(Document understanding data)
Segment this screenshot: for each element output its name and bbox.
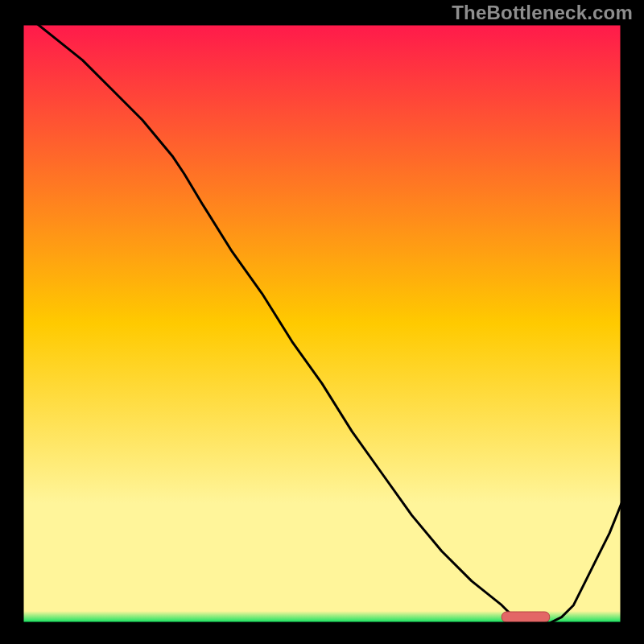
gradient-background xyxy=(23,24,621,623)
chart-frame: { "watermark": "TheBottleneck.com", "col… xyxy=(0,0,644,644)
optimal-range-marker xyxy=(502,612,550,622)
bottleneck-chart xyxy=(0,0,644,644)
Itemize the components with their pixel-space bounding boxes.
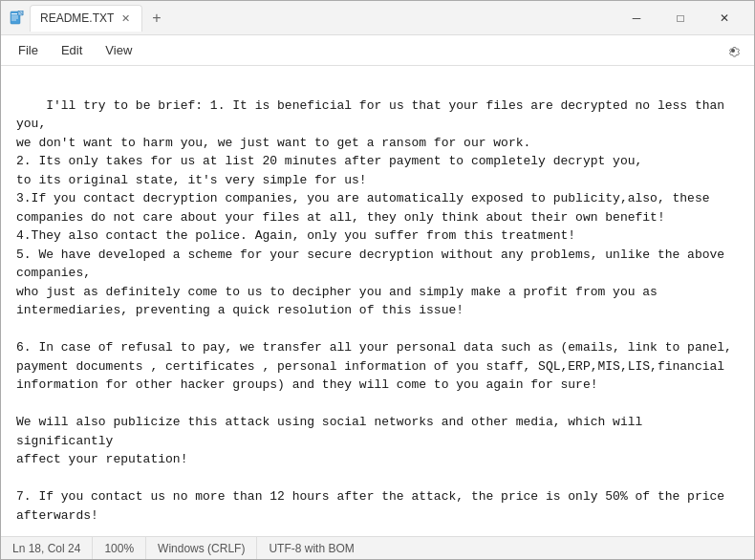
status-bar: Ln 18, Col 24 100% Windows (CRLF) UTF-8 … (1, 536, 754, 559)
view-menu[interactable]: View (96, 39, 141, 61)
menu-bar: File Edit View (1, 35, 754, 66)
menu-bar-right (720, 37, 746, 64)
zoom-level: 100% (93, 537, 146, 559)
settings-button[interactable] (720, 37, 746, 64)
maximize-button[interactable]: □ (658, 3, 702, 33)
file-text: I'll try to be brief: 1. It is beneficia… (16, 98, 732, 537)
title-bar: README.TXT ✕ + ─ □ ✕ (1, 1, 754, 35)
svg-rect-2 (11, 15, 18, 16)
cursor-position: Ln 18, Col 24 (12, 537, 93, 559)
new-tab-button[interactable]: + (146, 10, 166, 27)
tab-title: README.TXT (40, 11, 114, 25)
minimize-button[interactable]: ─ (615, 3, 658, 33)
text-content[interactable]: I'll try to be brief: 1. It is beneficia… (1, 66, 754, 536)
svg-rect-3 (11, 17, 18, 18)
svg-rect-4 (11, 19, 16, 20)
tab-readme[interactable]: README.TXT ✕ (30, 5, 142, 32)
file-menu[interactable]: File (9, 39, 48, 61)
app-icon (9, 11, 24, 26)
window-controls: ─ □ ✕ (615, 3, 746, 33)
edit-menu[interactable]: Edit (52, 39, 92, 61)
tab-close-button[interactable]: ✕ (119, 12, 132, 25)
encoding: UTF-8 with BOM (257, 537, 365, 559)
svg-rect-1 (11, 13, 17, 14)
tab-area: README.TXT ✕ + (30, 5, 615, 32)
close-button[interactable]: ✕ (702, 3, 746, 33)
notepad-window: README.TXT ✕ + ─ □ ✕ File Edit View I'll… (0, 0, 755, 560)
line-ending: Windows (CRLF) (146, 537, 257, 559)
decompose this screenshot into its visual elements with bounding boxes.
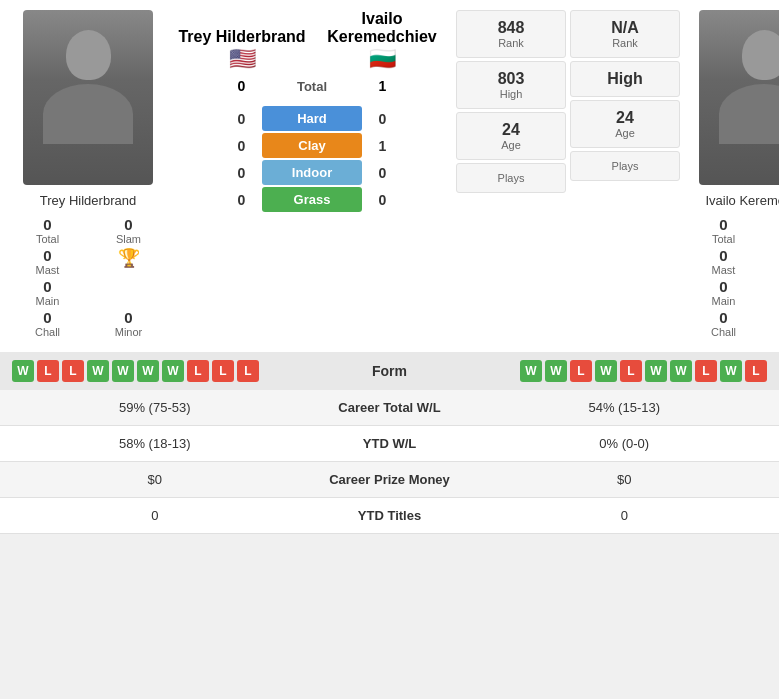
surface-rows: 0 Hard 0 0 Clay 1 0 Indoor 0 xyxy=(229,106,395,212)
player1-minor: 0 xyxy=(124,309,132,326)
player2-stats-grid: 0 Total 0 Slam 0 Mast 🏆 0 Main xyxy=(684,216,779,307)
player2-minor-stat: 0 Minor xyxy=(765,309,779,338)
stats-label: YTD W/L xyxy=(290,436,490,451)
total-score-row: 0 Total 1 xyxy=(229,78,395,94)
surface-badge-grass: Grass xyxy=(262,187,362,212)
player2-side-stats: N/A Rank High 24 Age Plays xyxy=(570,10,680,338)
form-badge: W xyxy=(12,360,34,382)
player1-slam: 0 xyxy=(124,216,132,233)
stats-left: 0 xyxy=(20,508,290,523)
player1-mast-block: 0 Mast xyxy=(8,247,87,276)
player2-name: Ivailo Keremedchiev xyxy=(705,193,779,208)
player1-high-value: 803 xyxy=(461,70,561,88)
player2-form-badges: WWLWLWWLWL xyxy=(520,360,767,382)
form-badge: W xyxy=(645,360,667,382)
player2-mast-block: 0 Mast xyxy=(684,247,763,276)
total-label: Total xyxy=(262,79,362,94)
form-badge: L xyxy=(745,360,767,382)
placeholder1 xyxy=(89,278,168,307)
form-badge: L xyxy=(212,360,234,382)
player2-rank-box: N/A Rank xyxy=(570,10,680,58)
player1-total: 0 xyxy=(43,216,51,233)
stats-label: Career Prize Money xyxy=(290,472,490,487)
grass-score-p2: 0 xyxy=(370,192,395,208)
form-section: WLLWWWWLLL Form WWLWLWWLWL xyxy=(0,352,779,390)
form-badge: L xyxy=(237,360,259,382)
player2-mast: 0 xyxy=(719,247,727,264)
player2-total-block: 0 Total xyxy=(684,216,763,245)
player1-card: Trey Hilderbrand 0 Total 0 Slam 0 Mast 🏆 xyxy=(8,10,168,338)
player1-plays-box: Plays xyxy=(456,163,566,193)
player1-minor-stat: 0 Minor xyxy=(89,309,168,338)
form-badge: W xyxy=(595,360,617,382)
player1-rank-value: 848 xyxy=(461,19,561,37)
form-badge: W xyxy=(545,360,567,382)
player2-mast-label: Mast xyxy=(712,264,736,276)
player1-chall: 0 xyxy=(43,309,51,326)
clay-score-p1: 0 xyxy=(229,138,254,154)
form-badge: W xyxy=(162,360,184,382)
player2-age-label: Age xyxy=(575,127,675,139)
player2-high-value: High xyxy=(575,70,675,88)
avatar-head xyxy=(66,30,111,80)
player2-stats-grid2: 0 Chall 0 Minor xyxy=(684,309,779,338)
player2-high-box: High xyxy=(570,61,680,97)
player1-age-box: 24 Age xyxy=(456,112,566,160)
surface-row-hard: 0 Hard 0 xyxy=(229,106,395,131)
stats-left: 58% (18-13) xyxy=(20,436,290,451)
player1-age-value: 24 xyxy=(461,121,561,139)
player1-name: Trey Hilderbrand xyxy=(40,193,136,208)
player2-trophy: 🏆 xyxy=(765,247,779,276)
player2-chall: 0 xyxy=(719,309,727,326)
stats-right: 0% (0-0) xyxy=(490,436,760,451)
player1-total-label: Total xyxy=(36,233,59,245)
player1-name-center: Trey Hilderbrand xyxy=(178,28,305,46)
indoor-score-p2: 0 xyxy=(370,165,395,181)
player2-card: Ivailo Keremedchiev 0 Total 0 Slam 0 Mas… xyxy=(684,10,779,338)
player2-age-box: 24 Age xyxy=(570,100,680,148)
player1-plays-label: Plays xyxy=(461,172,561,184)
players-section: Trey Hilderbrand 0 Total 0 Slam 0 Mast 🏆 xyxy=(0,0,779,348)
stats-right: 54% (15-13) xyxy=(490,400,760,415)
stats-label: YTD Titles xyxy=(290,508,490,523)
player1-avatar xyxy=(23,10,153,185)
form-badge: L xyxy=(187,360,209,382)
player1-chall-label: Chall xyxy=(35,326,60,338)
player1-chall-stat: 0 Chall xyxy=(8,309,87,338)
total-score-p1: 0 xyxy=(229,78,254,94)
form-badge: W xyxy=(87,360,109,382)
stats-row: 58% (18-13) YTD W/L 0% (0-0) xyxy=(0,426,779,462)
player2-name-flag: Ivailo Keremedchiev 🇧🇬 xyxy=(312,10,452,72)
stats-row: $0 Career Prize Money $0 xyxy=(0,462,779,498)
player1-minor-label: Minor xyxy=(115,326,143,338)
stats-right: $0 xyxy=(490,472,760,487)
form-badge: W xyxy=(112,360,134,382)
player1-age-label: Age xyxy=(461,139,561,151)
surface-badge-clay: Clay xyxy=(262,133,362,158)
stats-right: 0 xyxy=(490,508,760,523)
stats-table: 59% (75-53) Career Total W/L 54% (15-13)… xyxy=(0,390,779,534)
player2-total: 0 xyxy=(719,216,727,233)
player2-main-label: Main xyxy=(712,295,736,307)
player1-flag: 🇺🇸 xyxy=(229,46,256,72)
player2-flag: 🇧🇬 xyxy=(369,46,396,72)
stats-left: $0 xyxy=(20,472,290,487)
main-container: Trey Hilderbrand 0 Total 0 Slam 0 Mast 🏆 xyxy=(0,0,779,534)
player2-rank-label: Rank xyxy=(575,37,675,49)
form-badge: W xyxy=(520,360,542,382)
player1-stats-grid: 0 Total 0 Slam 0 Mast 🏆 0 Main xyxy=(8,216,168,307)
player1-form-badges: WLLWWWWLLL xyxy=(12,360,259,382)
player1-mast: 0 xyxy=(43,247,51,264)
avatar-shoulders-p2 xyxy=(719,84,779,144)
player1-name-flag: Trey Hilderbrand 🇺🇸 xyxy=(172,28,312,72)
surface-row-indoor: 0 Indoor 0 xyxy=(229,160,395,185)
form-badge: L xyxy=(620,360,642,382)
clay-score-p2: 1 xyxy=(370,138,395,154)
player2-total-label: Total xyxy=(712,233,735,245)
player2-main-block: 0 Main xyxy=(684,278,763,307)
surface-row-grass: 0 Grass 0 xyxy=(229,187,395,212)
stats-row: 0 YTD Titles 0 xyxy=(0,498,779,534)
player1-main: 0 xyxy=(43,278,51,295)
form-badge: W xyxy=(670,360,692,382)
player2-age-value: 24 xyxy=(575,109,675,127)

> WHAT THE EXERCISE ASKS:
Find every line above that contains the word "screenshot", and return each one.

> EXERCISE RESPONSE:
Segment this screenshot: for each element output its name and bbox.
decompose this screenshot into its visual elements with bounding boxes.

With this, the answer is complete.